Problem to solve = Some lines hold the string "with". Copy all of them from the material that follows.

□ □ □ □ □ □ □

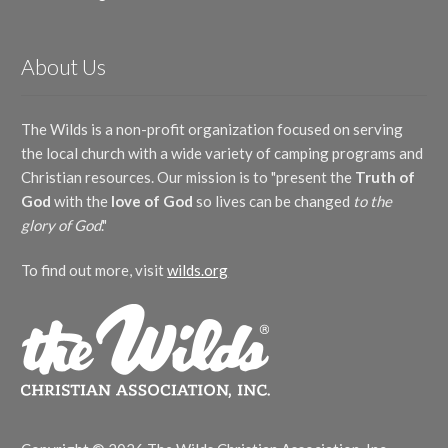
About Us
The Wilds is a non-profit organization focused on serving
the local church with a wide variety of camping programs and
Christian resources. Our mission is to "present the
Truth of
God
with the
love of God
so lives can be changed
to the
glory of God
."
To find out more, visit
wilds.org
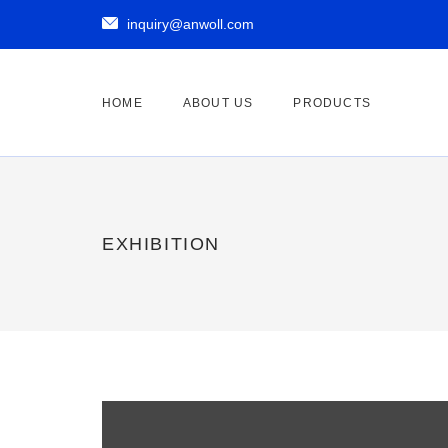

inquiry@anwoll.com
HOME
ABOUT US
PRODUCTS
EXHIBITION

□ □ □ □ □ □ □

Exercise response =
the local church with a wide variety of camping programs and
with the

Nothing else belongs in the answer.